Provided information section start

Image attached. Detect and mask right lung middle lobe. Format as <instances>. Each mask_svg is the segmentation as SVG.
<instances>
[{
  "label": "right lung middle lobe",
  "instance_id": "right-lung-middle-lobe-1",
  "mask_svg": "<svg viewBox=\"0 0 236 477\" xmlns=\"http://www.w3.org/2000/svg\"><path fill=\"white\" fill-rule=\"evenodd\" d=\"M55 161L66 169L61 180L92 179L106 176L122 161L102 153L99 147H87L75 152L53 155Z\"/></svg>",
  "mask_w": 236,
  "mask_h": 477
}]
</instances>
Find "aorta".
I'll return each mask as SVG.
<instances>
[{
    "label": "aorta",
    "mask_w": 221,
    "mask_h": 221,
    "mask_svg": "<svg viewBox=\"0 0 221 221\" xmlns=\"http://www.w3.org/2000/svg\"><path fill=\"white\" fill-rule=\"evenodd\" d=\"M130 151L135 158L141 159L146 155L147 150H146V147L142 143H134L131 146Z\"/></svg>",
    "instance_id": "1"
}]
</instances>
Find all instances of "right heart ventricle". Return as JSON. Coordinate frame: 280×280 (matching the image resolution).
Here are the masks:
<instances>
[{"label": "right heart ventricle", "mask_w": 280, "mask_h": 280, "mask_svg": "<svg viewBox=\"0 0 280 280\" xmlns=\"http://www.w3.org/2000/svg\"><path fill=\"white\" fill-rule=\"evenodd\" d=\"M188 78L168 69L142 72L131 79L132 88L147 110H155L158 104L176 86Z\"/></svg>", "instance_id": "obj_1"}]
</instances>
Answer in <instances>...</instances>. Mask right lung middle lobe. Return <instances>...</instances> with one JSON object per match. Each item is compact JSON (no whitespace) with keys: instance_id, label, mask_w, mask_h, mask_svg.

Provided information section end
Provided information section start

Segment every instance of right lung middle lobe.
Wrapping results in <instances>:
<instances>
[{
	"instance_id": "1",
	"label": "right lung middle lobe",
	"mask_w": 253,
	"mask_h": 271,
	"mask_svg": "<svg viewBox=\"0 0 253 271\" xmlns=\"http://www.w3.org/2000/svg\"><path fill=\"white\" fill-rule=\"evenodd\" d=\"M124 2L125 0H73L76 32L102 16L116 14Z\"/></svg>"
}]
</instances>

Provided information section end
Provided information section start

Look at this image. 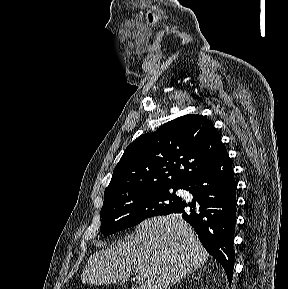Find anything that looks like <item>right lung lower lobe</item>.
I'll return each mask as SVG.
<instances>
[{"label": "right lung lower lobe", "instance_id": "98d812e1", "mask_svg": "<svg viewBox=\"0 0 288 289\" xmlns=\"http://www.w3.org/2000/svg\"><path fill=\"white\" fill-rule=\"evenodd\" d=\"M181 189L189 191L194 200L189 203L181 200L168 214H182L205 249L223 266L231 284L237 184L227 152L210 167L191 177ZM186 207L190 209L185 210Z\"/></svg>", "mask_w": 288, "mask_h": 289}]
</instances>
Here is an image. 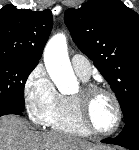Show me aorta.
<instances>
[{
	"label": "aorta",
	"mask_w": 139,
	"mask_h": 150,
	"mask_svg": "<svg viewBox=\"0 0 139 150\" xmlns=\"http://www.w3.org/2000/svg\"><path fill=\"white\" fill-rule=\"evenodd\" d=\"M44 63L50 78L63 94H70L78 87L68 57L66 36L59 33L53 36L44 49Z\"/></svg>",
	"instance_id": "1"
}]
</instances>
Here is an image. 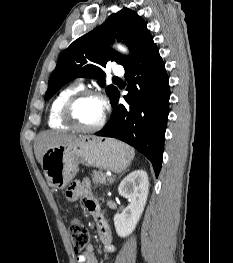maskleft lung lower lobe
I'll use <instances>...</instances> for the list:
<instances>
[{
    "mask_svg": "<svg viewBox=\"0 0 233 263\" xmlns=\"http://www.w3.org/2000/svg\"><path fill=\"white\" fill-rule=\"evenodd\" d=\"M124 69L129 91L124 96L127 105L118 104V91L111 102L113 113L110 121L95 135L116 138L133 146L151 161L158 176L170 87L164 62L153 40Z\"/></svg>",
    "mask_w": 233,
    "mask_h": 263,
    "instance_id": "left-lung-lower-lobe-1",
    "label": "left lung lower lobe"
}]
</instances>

Provided information section end

### Work instructions
The required answer is the run of lines above, starting at the line with "Find all instances" and ending at the line with "Answer in <instances>...</instances>.", reproduced exactly with both ends.

### Result below
Find all instances of "right heart ventricle". Return as JSON. Coordinate frame: 280×280 (matching the image resolution).
Here are the masks:
<instances>
[{"label": "right heart ventricle", "mask_w": 280, "mask_h": 280, "mask_svg": "<svg viewBox=\"0 0 280 280\" xmlns=\"http://www.w3.org/2000/svg\"><path fill=\"white\" fill-rule=\"evenodd\" d=\"M188 78L168 69L142 72L131 79L132 88L147 110H155L158 104L176 86Z\"/></svg>", "instance_id": "obj_1"}]
</instances>
Answer in <instances>...</instances>. Mask right lung middle lobe. Return <instances>...</instances> with one JSON object per match. Each item is compact JSON (no whitespace) with keys: instance_id, label, mask_w, mask_h, mask_svg.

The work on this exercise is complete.